### Exercise directions
Your task is to copy each line of the listing that contains the word "Competition".

### Data extracts
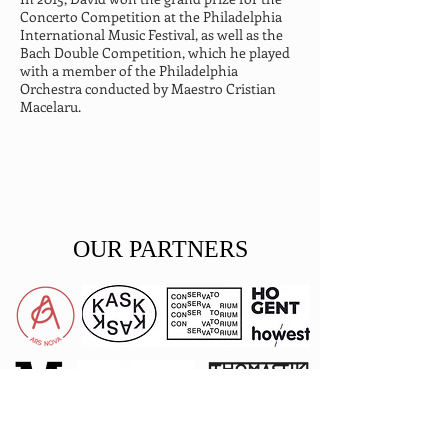
Concerto Competition at the Philadelphia 
International Music Festival, as well as the 
Bach Double Competition, which he played 
with a member of the Philadelphia 
Orchestra conducted by Maestro Cristian 
Macelaru.
OUR PARTNERS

### Result
Concerto Competition at the Philadelphia 
Bach Double Competition, which he played 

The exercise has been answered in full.